What needs to be done: From the records below, please print only the lines from the one containing "Михайло Подоляк" through the one containing "trần văn phòng", both included. Skip the pictures.

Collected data

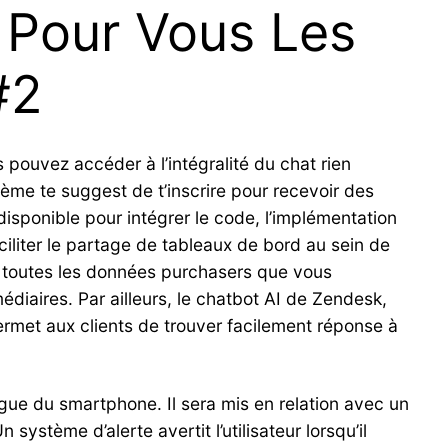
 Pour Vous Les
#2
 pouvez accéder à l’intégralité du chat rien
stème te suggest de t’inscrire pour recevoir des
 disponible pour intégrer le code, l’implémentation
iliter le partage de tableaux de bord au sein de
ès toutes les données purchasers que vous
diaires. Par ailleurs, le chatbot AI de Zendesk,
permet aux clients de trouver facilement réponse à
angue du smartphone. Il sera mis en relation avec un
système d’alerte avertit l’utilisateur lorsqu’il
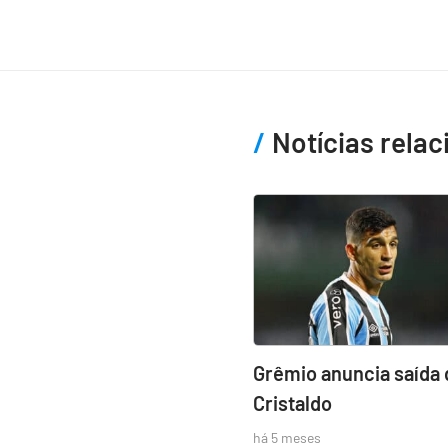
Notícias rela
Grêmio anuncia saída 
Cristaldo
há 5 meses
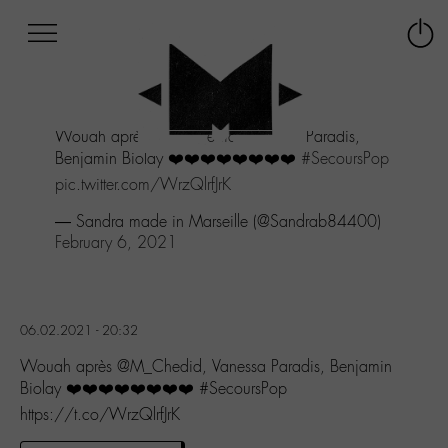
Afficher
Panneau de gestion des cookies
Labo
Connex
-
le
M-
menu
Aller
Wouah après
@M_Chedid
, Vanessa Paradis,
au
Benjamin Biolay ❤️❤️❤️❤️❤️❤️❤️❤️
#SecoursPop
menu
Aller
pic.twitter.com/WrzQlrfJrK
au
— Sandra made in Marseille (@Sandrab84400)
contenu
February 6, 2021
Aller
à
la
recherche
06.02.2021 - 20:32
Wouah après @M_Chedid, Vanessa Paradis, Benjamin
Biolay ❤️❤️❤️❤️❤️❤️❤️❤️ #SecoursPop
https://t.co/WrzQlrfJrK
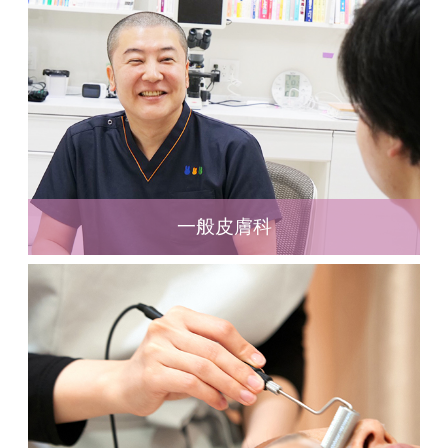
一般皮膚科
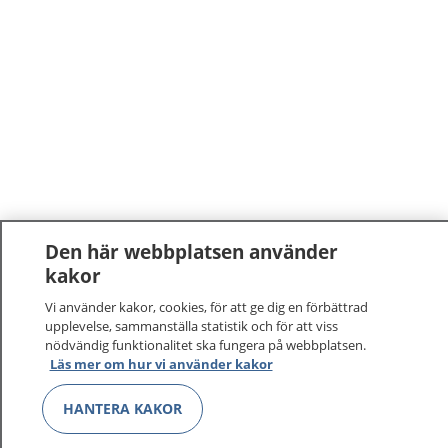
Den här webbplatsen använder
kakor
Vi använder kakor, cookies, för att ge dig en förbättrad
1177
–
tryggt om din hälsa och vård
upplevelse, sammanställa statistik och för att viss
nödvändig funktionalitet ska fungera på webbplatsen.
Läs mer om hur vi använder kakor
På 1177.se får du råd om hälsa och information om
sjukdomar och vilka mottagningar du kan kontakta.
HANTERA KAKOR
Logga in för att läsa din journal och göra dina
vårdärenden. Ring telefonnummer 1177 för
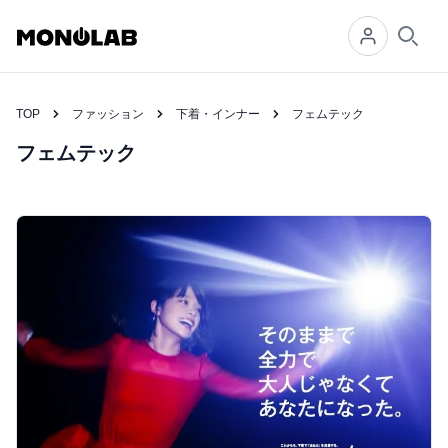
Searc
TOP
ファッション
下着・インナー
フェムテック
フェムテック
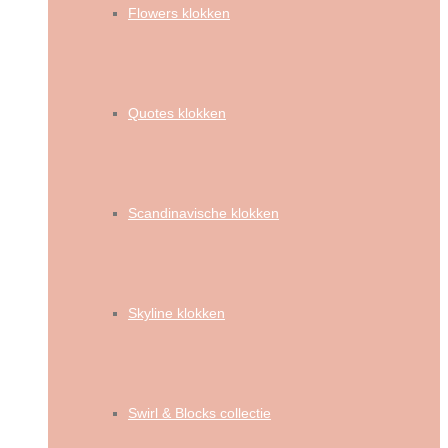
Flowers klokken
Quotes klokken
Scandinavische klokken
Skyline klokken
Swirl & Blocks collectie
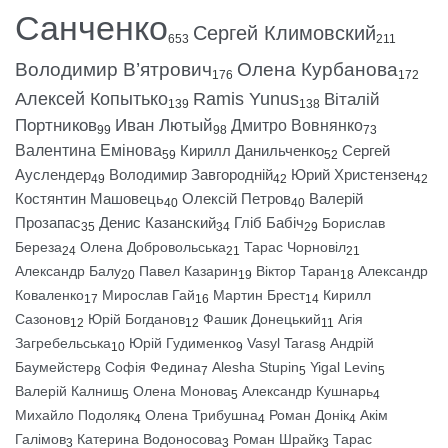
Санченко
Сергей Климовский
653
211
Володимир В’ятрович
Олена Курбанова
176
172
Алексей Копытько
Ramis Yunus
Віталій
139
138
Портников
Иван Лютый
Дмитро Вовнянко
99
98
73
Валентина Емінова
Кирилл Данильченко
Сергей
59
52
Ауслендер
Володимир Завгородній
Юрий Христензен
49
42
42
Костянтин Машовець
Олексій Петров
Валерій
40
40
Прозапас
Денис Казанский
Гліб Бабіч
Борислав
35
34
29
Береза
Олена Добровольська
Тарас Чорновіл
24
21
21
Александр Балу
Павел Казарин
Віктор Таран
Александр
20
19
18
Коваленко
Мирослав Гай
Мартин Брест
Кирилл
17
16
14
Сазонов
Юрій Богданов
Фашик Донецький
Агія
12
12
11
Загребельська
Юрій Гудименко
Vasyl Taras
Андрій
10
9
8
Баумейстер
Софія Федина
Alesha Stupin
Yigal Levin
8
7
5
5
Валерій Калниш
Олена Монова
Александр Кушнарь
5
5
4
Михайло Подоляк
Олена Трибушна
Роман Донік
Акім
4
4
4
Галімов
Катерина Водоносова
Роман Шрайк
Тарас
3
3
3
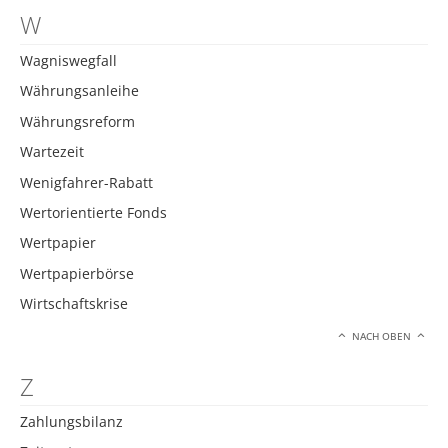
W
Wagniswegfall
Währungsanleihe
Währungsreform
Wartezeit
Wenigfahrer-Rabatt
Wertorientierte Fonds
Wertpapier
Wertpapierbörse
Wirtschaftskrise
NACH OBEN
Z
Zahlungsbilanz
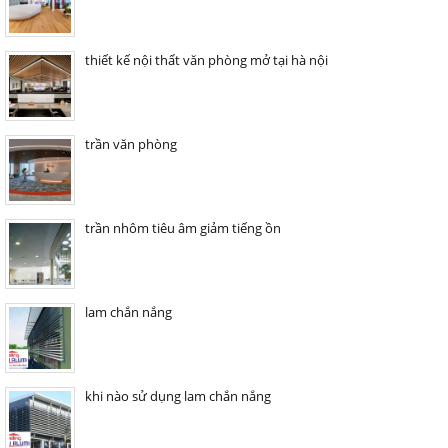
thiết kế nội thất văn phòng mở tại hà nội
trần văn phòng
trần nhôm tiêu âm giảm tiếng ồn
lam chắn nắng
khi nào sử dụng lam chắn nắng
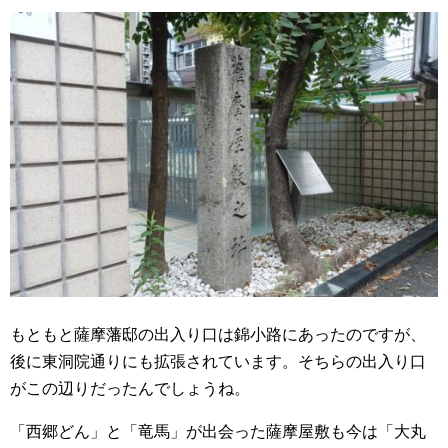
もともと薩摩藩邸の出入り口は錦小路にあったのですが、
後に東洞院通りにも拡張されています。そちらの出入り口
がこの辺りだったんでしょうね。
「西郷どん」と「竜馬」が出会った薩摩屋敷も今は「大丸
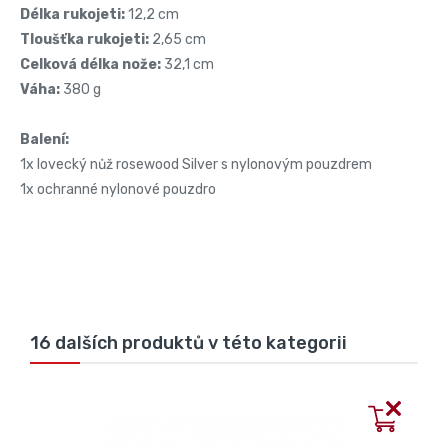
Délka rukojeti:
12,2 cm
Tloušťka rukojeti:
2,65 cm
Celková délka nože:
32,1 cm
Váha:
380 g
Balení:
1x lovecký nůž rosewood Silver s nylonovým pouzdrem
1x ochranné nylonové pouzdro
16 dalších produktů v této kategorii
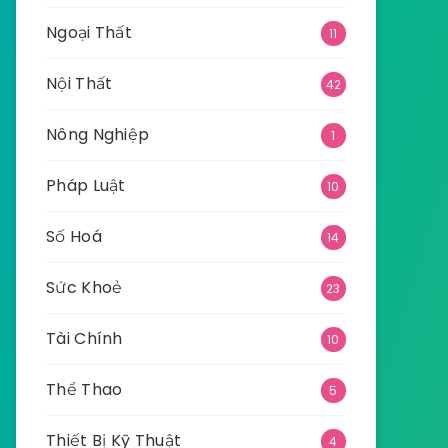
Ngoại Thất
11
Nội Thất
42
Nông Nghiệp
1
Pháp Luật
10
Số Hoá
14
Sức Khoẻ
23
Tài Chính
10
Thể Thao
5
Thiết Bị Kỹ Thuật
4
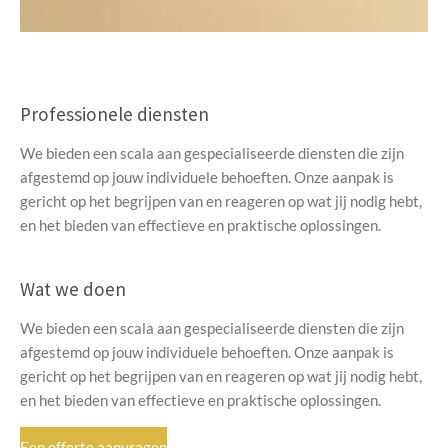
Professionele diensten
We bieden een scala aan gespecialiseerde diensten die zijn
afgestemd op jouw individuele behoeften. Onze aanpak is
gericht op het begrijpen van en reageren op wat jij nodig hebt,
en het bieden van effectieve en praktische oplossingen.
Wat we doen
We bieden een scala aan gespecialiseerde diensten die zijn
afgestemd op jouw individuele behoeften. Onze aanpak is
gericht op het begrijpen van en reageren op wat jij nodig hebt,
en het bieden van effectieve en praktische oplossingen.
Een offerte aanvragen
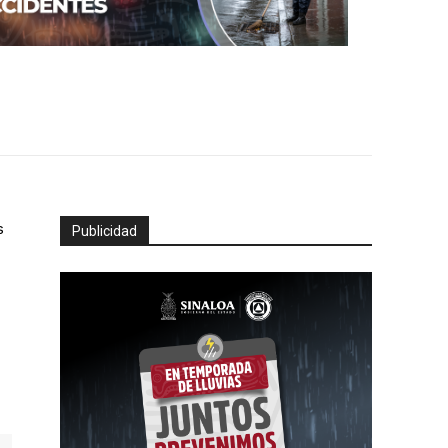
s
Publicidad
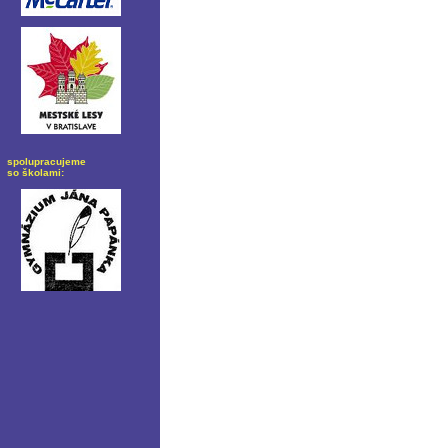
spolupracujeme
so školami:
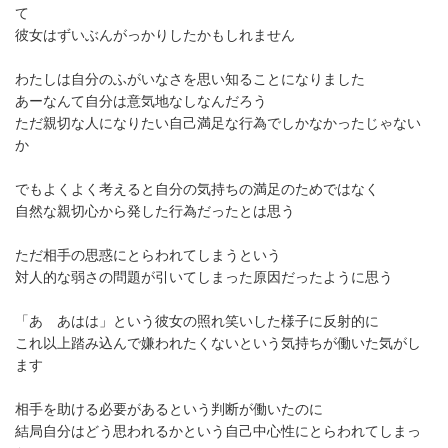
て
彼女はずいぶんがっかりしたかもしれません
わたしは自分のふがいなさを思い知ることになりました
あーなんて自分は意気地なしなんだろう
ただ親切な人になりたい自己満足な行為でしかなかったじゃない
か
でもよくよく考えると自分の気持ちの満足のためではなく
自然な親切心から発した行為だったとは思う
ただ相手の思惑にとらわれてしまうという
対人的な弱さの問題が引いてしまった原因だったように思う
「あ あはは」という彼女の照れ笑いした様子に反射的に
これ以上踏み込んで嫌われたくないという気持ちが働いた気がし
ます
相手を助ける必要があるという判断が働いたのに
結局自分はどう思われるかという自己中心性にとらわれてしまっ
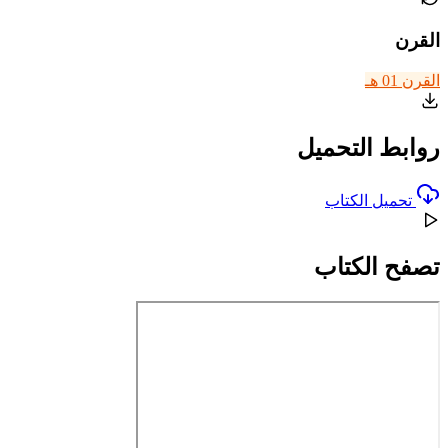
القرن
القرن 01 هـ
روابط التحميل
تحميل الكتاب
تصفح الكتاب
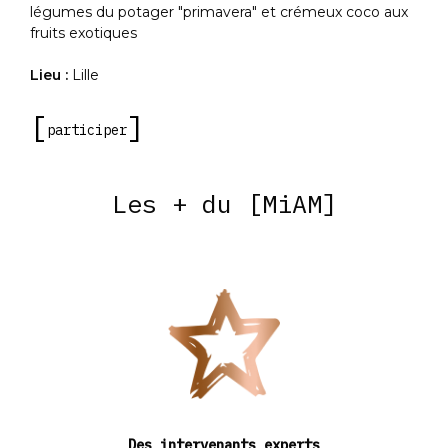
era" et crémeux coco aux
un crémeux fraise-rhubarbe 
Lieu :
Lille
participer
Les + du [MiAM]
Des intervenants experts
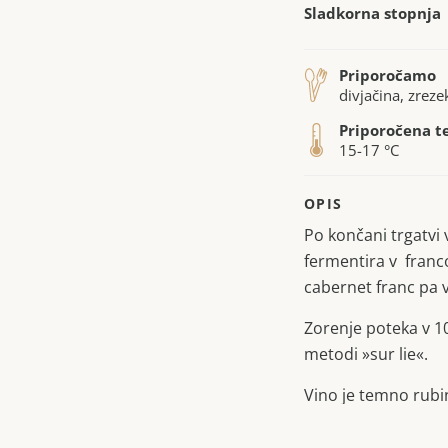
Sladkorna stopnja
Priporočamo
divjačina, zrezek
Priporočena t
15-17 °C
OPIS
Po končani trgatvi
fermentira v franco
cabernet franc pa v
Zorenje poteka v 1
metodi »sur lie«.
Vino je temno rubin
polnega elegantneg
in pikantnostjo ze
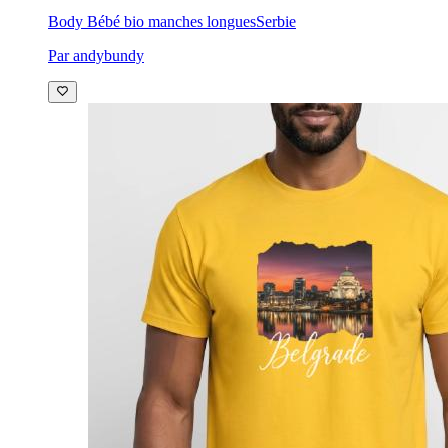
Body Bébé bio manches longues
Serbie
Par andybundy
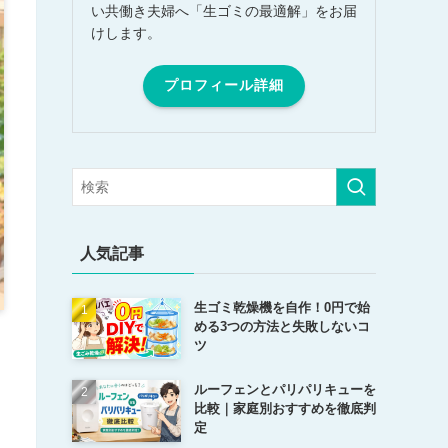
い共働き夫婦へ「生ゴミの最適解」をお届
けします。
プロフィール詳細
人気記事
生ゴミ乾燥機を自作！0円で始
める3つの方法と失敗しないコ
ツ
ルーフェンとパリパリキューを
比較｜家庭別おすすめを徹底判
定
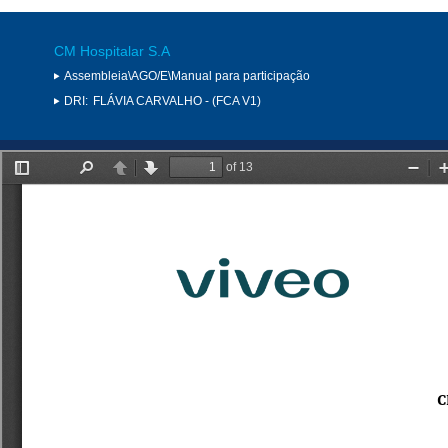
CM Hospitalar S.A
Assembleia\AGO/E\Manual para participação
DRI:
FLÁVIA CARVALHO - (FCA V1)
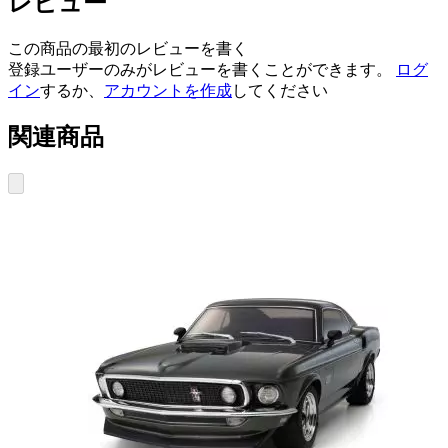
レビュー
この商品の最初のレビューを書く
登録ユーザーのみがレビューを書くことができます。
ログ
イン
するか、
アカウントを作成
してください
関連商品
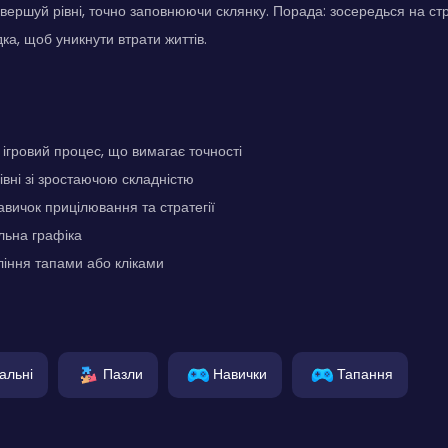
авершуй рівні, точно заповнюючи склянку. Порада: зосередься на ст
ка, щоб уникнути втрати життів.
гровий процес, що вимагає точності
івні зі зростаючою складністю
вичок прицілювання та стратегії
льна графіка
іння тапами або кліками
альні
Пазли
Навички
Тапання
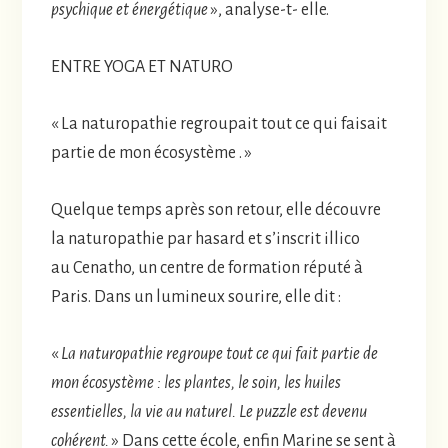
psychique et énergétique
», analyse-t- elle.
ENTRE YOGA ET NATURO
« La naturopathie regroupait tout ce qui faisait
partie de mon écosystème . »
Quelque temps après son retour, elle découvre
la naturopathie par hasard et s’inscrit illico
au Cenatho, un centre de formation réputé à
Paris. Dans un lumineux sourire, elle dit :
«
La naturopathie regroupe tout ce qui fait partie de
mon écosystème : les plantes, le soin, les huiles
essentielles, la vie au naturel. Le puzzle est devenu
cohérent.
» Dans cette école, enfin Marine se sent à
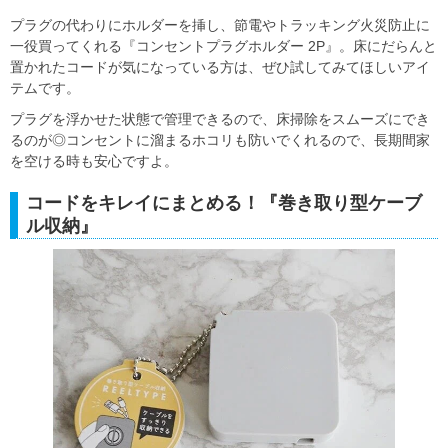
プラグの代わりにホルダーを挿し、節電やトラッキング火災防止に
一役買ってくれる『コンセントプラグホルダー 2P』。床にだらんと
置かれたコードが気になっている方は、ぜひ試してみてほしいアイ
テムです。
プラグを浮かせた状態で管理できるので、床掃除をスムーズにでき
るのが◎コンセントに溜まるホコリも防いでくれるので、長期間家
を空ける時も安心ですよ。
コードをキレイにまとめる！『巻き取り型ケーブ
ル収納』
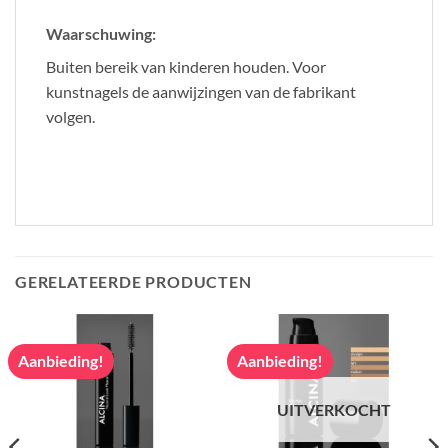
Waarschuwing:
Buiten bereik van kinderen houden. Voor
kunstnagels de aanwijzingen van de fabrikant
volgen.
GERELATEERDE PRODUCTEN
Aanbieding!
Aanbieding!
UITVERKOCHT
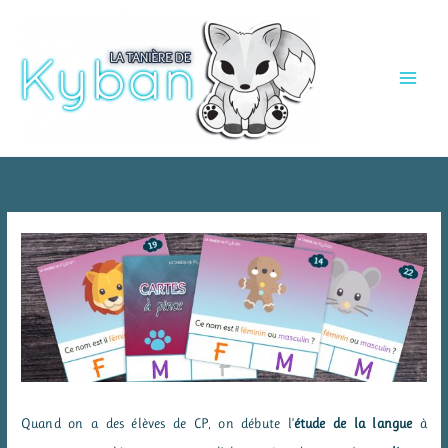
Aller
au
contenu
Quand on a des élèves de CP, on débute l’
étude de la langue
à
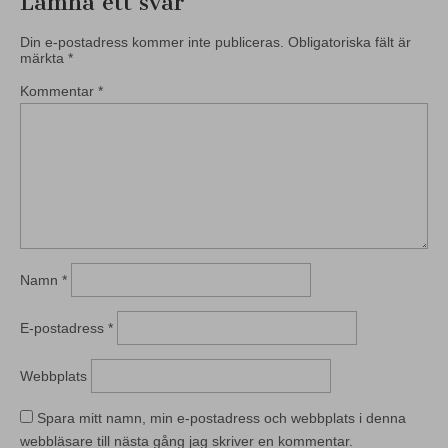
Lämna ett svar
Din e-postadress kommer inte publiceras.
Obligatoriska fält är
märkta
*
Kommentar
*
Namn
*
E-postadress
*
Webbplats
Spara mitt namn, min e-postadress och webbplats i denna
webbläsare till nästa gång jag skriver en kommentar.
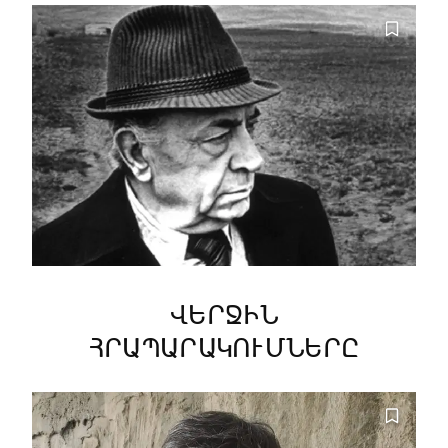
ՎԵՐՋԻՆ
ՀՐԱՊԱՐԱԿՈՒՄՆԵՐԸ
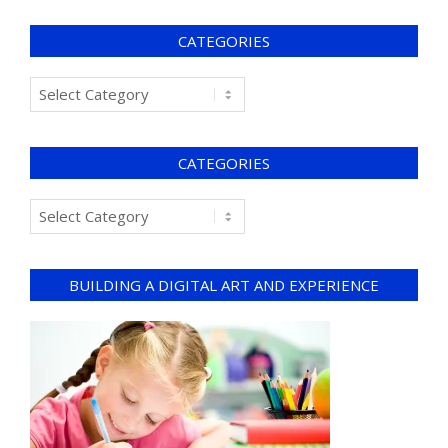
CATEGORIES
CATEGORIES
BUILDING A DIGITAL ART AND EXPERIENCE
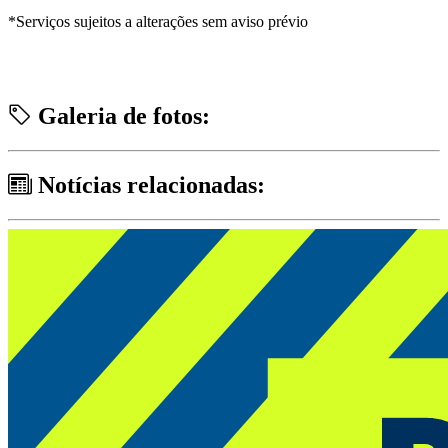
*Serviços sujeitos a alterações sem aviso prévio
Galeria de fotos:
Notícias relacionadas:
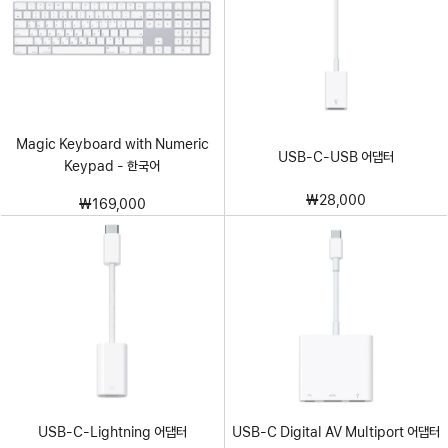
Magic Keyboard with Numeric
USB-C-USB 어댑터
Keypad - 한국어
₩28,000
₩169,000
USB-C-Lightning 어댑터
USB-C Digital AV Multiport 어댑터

Your solution:
Михайло Подоляк
Олена Трибушна
Роман Донік
Акім
4
4
4
Галімов
Катерина Водоносова
Роман Шрайк
Тарас
3
3
3
W
Wagniswegfall
Währungsanleihe
Währungsreform
Wartezeit
Wenigfahrer-Rabatt
Wertorientierte Fonds
Wertpapier
Wertpapierbörse
Wirtschaftskrise
NACH OBEN
Z
Zahlungsbilanz
thiết kế nội thất văn phòng mở tại hà nội
trần văn phòng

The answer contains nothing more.